Deux flows plus tard, premier son passe en radio

Je capte Taylor Jon pour un show au Bloody

J’mets d’côté pour maintenir la daronne en vie”

Damso

A ce stade, c’est dur de résister à l’envie d’expliquer. Expliquer à certains pourquoi, comme beaucoup, je vote que Damso est l’un des artistes de musique francophone les plus talentueux de sa génération. Expliquer en quoi sa violence apparente est une forme d’expression qui, comme dans tous les grands mouvements artistiques, relate une certaine vision du monde en répondant à des codes tout en en proposant de nouveaux.

“Esprit torturé, douleur intestinale
J’ai avalé méchanceté de l’Homme
J’l’ai digérée, j’ai pris le bien du mal
J’me sens comme Adam juste avant la pomme”
Damso

Malheureusement, le débat autour de cette polémique ne semble pas contenir les “principes de charité” nécessaires à une rencontre réelle entre des critiques et l’ensemble de l’oeuvre d’un artiste. Preuve en est, tout cela s’est déroulé sans que l’hymne ne soit même écrit.

“Ou j’te fais jouir ou j’te fais mal, c’est très simple
Ma définition avec des textes à prendre à 1 degré 5”
Booba

Peut-être un jour, les conditions seront meilleures et quelqu’un fera ce travail de traduction. Comme ces guides aux Bozars qui parviennent si bien à expliquer à ceux qui n’ont pas le temps pourquoi un carré noir sur un fond blanc c’est violent, subversif et plus qu’un bête carré noir sur un bête fond blanc. En attendant, ya cet article de la philosophe Benjamine Weill ou celui-ci des Inrocks. Mais surtout, ya Genius pour ceux qui veulent voir un peu plus loin que tous ces doigts qui montrent la bête.

“Que du sale, proprement dit”
Kekra

Tout ceci étant dit, je veux être clair sur un truc: que Damso soit doué de ouf ne veut pas dire “tout le monde se doit d’aimer son style”. Perso j’ai toujours eu du mal avec Philippe Katerine mais il parait que c’est un monstre. Le problème doit sûrement venir de moi alors. En 2018, on doit pouvoir faire la distinction entre le talent et les affinités, sinon on peut remplacer toutes les lectures obligatoires de secondaire.

“Un jour l’école m’influençait moins,
Comment leur dire que les poèmes d’Apolinaire ont moins de verve que ‘Demain c’est Loin’.”
Youssoupha

Je suis pas sûr d’avoir même kiffé apprendre que Damso allait taper l’hymne pour la Belgique. J’étais d’office curieux de voir ce que ça donnerait, mais, en un sens, j’étais pas chaud qu’on expose de cette façon le talent du nouveau poids lourd toutes compétitions confondues du rap francais.

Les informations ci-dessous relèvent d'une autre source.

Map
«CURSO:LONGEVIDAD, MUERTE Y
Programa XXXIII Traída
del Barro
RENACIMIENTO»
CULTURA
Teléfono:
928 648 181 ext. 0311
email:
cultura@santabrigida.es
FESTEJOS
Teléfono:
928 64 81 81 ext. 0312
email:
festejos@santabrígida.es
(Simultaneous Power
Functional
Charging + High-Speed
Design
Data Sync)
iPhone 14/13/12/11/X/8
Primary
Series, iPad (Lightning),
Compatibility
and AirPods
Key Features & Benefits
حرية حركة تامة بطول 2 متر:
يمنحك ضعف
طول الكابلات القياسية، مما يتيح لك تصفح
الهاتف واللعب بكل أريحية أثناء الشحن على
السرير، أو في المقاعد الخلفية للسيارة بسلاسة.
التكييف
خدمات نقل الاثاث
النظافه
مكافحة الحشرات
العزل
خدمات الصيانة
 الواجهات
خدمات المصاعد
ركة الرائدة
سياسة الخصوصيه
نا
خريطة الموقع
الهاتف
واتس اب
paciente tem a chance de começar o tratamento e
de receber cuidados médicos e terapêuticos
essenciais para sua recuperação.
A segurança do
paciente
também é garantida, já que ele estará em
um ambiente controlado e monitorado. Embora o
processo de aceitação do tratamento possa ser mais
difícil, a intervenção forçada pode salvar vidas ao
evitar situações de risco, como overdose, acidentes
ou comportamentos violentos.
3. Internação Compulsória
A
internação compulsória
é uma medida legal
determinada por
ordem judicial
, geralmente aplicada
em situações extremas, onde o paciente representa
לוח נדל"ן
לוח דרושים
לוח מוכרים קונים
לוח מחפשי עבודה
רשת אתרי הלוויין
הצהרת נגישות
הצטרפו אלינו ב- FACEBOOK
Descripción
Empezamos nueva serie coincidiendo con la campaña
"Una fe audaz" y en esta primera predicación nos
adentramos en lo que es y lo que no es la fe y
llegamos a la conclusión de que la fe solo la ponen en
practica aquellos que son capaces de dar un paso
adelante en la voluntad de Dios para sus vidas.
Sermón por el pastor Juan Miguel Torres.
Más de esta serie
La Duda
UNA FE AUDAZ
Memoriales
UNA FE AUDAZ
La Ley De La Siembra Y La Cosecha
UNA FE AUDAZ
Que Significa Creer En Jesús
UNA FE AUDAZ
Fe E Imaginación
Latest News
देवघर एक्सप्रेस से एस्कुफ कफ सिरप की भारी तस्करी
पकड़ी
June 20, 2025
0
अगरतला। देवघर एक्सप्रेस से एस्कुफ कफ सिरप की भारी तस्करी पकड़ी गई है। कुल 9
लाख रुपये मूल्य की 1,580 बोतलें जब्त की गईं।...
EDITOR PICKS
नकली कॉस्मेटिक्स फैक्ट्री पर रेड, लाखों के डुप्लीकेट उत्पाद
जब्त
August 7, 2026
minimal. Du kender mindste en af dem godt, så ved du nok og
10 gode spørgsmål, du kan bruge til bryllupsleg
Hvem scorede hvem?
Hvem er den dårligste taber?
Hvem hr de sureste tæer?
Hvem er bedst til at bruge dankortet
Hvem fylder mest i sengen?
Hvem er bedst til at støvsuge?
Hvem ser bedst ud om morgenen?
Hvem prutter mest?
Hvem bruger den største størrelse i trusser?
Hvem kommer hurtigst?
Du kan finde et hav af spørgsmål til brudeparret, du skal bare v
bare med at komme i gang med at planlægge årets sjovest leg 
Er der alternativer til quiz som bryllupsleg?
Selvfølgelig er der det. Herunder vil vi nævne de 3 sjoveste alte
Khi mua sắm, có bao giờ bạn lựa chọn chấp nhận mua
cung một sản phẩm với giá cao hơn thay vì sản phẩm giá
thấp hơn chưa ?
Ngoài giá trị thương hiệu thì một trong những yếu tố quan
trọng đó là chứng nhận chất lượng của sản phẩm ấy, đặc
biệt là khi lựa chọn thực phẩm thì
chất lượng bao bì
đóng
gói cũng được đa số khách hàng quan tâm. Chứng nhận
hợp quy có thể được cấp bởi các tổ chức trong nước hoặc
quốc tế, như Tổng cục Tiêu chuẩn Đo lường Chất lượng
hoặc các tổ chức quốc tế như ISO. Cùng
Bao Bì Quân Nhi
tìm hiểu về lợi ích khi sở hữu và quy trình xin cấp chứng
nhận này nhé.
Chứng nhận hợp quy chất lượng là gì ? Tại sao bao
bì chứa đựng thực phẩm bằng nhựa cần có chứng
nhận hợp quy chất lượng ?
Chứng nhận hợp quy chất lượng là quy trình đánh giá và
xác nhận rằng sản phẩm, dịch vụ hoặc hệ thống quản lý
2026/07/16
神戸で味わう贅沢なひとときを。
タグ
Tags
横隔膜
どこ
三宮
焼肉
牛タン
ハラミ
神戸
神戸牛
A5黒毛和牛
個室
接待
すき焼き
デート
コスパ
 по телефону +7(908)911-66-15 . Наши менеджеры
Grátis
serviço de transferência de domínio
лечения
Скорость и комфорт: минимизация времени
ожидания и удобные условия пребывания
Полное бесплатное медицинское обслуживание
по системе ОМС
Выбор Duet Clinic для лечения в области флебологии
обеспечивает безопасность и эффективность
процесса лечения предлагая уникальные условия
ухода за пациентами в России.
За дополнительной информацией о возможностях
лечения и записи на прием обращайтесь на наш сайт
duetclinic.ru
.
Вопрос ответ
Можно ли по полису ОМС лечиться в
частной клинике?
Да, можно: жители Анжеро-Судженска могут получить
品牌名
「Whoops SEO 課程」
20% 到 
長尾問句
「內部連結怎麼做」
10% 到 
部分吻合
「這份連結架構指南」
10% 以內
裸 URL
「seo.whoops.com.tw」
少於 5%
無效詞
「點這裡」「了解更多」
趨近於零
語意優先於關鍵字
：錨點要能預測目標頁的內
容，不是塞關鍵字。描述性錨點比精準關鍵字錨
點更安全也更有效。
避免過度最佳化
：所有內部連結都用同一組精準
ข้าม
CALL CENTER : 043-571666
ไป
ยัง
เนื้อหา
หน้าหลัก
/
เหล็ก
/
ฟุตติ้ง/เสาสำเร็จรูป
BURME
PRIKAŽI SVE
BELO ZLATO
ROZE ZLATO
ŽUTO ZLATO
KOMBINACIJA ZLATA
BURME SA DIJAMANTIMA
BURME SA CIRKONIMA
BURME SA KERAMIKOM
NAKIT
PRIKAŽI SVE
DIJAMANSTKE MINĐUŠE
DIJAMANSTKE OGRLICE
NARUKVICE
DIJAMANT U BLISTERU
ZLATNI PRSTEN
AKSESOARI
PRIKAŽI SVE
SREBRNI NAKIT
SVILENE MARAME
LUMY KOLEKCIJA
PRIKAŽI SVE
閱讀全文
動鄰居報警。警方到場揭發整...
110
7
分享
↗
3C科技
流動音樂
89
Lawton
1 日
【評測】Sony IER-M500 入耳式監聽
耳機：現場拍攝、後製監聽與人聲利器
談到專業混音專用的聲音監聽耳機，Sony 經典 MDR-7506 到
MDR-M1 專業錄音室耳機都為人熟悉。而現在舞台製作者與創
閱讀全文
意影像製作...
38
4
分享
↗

Ça aurait pu lui monter à la tête et rendre le tout contre-productif, un peu comme pour certains Carrasco ou Januzaj. Au foot comme dans le hip-hop, faut parfois se méfier des strasses et des paillettes.

Au final, que dalle. Une fois les sponsors acquis à la cause des militants, l’Union Belge cédera à la pression et dira byebye à celui qu’elle avait pourtant désigné comme exemple d’intégration. Je pensais tellement pas que ça arriverait. Ils ont préféré le lâcher et finir sans hymne pour une des meilleurs générations foot de l’histoire de la Belgique.

C’était un de ces moments quand les choses vont trop vite et puis elles reviennent à niveau. Je me demandais vraiment si on était rentré dans l’aire post-classique du hip-hop où des rappeurs étaient conviés au calme à la table des grands pour représenter la société. Pas encore. “Portes sont fermées, chat noir passera par les toits” (Booba – Petite Fille), on rappe encore ça en 2018 et ça reste vrai.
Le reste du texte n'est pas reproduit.